Ciba se prépare depuis un an et demi et a intégré, à temps partiel ou complet, quelque 150 personnes dans le processus Reach. 1000 substances seront préenregistrées, ce qui «assurera une commercialisation sans interruption au moins jusqu'en novembre 2010», selon la réponse de l'entreprise au Temps. Ciba a choisi la sécurité en anticipant l'homologation de substances qui entreront dans des produits pas encore commercialisés. La société bâloise se charge également, contre paiement, des travaux d'homologation pour de petites entreprises dépassées par la complexité de la tâche. «Une grande partie des 29000 PME actives dans la branche en Europe, n'ont pas encore vraiment réalisé ce qui se passe», remarque Uwe Wolfmeier.
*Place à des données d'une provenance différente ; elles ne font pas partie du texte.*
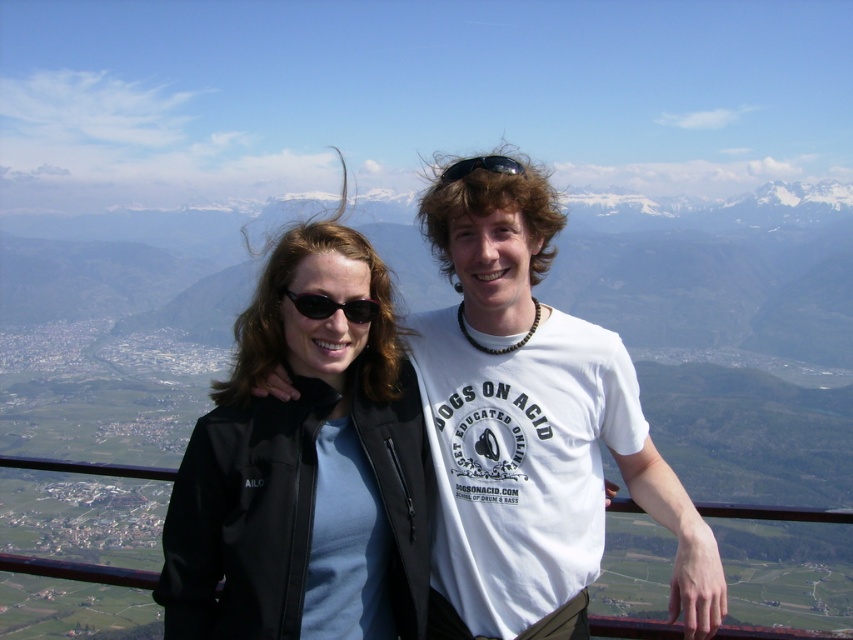 You are a photographer trying to capture the two jackets in the scene. Which jacket, the matte black jacket at center or the black matte jacket at center, is located to the right of the other?

A: The matte black jacket at center is positioned on the right side of black matte jacket at center.

You are a photographer trying to capture a clear shot of both the black matte jacket at center and the black plastic goggles at upper center in the image. Considering their sizes, which object should you focus on first to ensure it is in sharp focus?

The black matte jacket at center is much taller than the black plastic goggles at upper center, so you should focus on the black matte jacket at center first to ensure it is in sharp focus since it is larger and more prominent in the frame.

You are a photographer trying to frame a photo of the matte black jacket at center. What are the coordinates where you should focus your camera?

The coordinates where you should focus your camera are at point (532, 429).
Lonza a reporté les vacances de collaborateurs pour tenir les délais, et s'apprête à homologuer deux cents substances.

Le coût global de Reach pour l'ensemble de l'industrie est énorme. La société allemande BASF l'estime à plus de 6 milliards d'euros. D'autres tablent sur 2 à 3 milliards. La fourchette pour l'ensemble des entreprises suisses varie entre 200 millions et un milliard de francs sur une durée de onze ans. Ciba parle de 100 à 125 millions jusqu'en 2018, et Clariant de «plus de 100 millions».